- A number of companies are moving toward making COVID-19 vaccination mandatory as a prerequisite for in-person work.
- Experts say the requirement helps ensure workers remain safe and healthy.
- Experts also note that if a significant percentage of employees are reluctant to get the vaccine, it may be better to encourage the inoculation rather than require it.
Both COVID-19 vaccines now offered in the United States are effective and safe for most people, with public health officials urging people to get vaccinated as quickly as possible to bring an end to the pandemic.
But electing to receive the vaccine is ultimately still a matter of personal choice.
That is, perhaps, unless your employer decides otherwise.
For instance, on Jan. 21, United Airlines Chief Executive Officer Scott Kirby said he favored requiring all employees who work for the company to receive a COVID-19 vaccine.
“I recognize it’s controversial, [but] I think the right thing to do is for United Airlines and for other companies to require the vaccines and to make them mandatory,” Kirby said, according to a CNBC report.
With a few exceptions, such vaccine mandates would be legal, most experts agree, but questions remain about the practicality of such mandates.
Many employers agreed with Kirby’s assessment, citing company wellness and productivity as major factors.
The economic and personal ramifications [of the COVID-19 pandemic] have been devastating to our foundations, creativity, and safety,” said Matthew Putman, chief executive officer of science technology company Nanotronics, which operates as an essential business.
“As a company, we believe it is necessary to provide a crucial foundation for a future that is safe and free of existential fear,” Putman told Healthline. “For our work environment, which requires humans to be working and building together, this begins with an mRNA therapy (vaccine) for our employees.”
He said the company plans to host educational sessions explaining the technology and safety of the vaccine and its public health benefits to bolster employee confidence in the shot.
“A benefit for mandating vaccines is that it can show the employer is doing everything reasonably possible to protect the health of their workforce,” said Chad Sorenson, president of HR Florida State Council Inc., a trade organization representing human resource professionals in Florida.
In addition, mandating vaccines could also give employees more confidence in the safety of their workplaces and their co-workers.

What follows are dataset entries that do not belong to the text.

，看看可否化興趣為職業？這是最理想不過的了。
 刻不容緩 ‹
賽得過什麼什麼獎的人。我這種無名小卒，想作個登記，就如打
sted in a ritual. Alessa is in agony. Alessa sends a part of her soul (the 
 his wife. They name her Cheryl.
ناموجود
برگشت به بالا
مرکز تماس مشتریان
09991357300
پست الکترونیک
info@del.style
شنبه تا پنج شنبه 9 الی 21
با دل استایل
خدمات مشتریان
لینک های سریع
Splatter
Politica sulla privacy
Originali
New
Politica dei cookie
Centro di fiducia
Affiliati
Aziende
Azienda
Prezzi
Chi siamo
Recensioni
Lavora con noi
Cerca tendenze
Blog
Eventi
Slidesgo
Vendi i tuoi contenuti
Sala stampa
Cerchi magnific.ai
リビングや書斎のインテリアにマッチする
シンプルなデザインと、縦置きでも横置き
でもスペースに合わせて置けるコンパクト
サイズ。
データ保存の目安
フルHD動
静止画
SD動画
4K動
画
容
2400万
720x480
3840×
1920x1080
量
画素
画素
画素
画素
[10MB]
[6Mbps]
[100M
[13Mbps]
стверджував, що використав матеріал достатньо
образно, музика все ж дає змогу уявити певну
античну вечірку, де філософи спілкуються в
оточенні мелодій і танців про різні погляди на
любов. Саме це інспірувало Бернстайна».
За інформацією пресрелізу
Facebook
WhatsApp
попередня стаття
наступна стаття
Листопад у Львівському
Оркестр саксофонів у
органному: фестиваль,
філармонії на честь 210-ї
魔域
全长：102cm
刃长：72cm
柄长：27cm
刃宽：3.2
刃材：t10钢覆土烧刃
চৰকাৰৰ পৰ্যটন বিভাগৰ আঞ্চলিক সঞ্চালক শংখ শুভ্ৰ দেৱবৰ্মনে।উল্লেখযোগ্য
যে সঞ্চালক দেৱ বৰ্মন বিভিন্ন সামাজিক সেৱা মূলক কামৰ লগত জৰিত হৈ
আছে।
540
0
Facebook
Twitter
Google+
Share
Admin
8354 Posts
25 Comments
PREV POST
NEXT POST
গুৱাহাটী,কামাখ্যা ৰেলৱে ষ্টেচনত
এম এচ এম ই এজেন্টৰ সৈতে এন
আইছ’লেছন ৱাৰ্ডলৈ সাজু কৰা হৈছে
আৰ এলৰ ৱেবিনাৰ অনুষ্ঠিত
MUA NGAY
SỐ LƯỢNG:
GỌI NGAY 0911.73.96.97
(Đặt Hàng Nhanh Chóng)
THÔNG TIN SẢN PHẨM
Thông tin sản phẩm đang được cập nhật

“While nothing is 100 percent guaranteed, they would know the employer takes the threat of COVID seriously and is doing everything possible to protect the employee while returning to the office,” Sorenson told Healthline.
In a survey of more than 1,000 U.S. employees, nearly 4 in 10 said their employer would require vaccination as a prerequisite to returning to in-person work, according to a survey by analytics platform Perceptyx.
Among those survey respondents, 54 percent said they would feel safe returning to the office if they were vaccinated, even if others weren’t.
That said, “some employees, however, could be upset their employer is ‘forcing’ them to choose between getting a vaccine they are skeptical about and keeping their job,” Sorenson said.
The data so far seems to bear that out.
More than half of essential workers say employers should not require employees to be vaccinated before returning to work. More than 40 percent say they would consider leaving their jobs if they were required to be vaccinated, according to the Perceptyx survey.
Given this, a better tactic for employers might be to encourage vaccines rather than mandate them.
“Mandating employees to receive a vaccine creates several legal risks for employers, including claims of disability and religious discrimination. Accordingly, it is smart for employers to instead incentivize employees to receive a COVID-19 vaccine and make it convenient for employees to do so,” Amanda Marie Baer, a senior associate in the Labor, Employment, and Employee Benefits Group at the law firm Mirick O’Connell in Massachusetts, told Healthline.
“I anticipate that the most common incentive we will see will be paid time off to receive and, if necessary, recover from the vaccine,” she said. “A few days of paid time off for employees to receive a vaccine is a no-brainer for employers because the alternative — weeks off if an employee is sick with COVID — is more disruptive and costly.”
But whether and how employers can push their workers to get the COVID-19 vaccine is a moot point while vaccine production struggles to catch up with demand, and distribution is uneven from state to state.
That gets especially tricky for organizations such as the airlines, whose essential workers have residences in many different states and may be in different tiers of vaccine access from each other due to the Trump administration’s initial decision to let individual states decide how they distribute the shot.
“Our focus is on access to the vaccine,” Taylor Garland, spokesperson for the Association of Flight Attendants-CWA, representing 50,000 flight attendants at 20 airlines, told Healthline. “Right now, flight attendants are in different tiers for access in each state. We need a federal approach that prioritizes flight attendants as essential workers facilitating interstate commerce.”
James T. Belton, a spokesperson for United Captain and United ALPA (the airline pilots union), agreed.
“The state of our industry is precarious, and we need to claw our way out of it. And vaccines help,” Belton told Healthline. “But it is premature to look at mandates coming down the pike. We’ll have something more concrete on that when it comes up.”